*Work task*:
Images are to be left out; everything else in the listing should be repeated exactly.

---------- The data

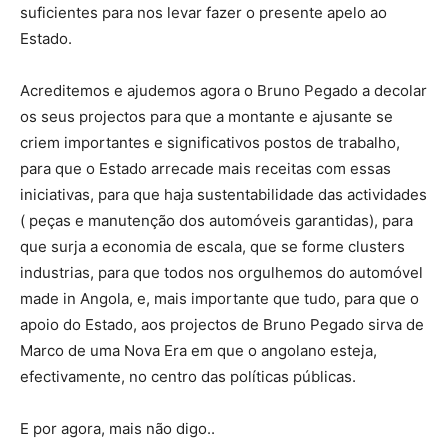
suficientes para nos levar fazer o presente apelo ao
Estado.
Acreditemos e ajudemos agora o Bruno Pegado a decolar
os seus projectos para que a montante e ajusante se
criem importantes e significativos postos de trabalho,
para que o Estado arrecade mais receitas com essas
iniciativas, para que haja sustentabilidade das actividades
( peças e manutenção dos automóveis garantidas), para
que surja a economia de escala, que se forme clusters
industrias, para que todos nos orgulhemos do automóvel
made in Angola, e, mais importante que tudo, para que o
apoio do Estado, aos projectos de Bruno Pegado sirva de
Marco de uma Nova Era em que o angolano esteja,
efectivamente, no centro das políticas públicas.
E por agora, mais não digo..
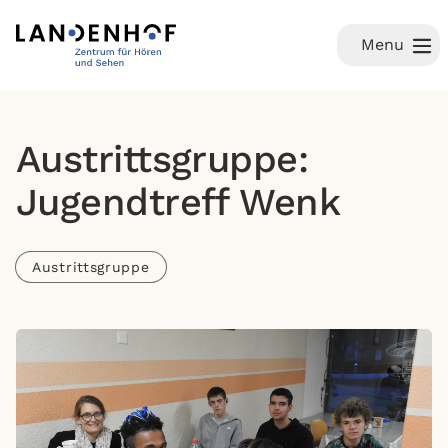
Menu
Austrittsgruppe:
Jugendtreff Wenk
Austrittsgruppe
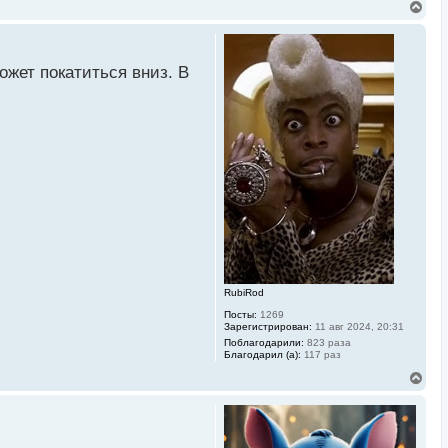
В
е
р
н
у
ожет покатиться вниз. В
т
ь
с
я
к
н
а
ч
а
л
у
RubiRod
Посты:
1269
Зарегистрирован:
11 авг 2024, 20:31
Поблагодарили:
823 раза
Благодарил (а):
117 раз
В
е
р
н
у
т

--------------------

*Answer to this problem*:
suficientes para nos levar fazer o presente apelo ao
Estado.
Acreditemos e ajudemos agora o Bruno Pegado a decolar
os seus projectos para que a montante e ajusante se
criem importantes e significativos postos de trabalho,
para que o Estado arrecade mais receitas com essas
iniciativas, para que haja sustentabilidade das actividades
( peças e manutenção dos automóveis garantidas), para
que surja a economia de escala, que se forme clusters
industrias, para que todos nos orgulhemos do automóvel
made in Angola, e, mais importante que tudo, para que o
apoio do Estado, aos projectos de Bruno Pegado sirva de
Marco de uma Nova Era em que o angolano esteja,
efectivamente, no centro das políticas públicas.
E por agora, mais não digo..
Menu
Austrittsgruppe:
Jugendtreff Wenk
Austrittsgruppe
В
е
р
н
у
ожет покатиться вниз. В
т
ь
с
я
к
н
а
ч
а
л
у
RubiRod
Посты:
1269
Зарегистрирован:
11 авг 2024, 20:31
Поблагодарили:
823 раза
Благодарил (а):
117 раз
В
е
р
н
у
т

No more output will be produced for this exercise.